== Exercise input

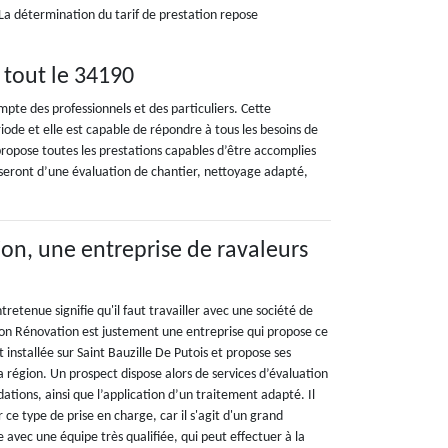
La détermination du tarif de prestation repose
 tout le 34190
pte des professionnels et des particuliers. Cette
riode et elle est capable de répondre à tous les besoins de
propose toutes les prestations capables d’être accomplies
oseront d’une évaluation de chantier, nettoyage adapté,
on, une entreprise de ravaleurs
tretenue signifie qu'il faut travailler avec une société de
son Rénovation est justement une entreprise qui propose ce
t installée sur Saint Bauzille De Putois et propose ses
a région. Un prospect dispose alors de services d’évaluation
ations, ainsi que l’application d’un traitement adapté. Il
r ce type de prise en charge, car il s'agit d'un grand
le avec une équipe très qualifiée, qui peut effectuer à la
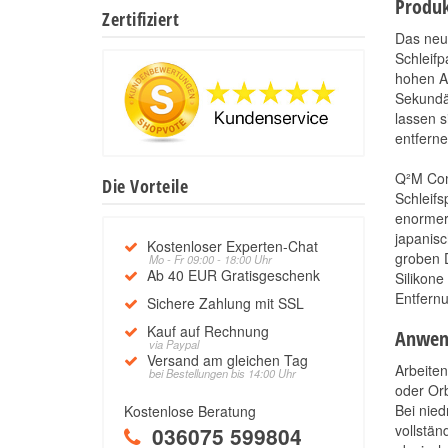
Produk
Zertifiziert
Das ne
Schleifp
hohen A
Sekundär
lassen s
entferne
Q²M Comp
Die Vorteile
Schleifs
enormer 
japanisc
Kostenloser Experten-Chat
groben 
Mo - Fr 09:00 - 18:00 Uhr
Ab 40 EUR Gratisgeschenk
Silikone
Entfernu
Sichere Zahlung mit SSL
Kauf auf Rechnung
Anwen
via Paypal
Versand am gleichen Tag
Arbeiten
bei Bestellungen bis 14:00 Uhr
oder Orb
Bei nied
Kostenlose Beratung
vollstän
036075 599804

====

What is needed: For the records above, state the count of lines where "entreprise" appears, without any other text.

Your response: 2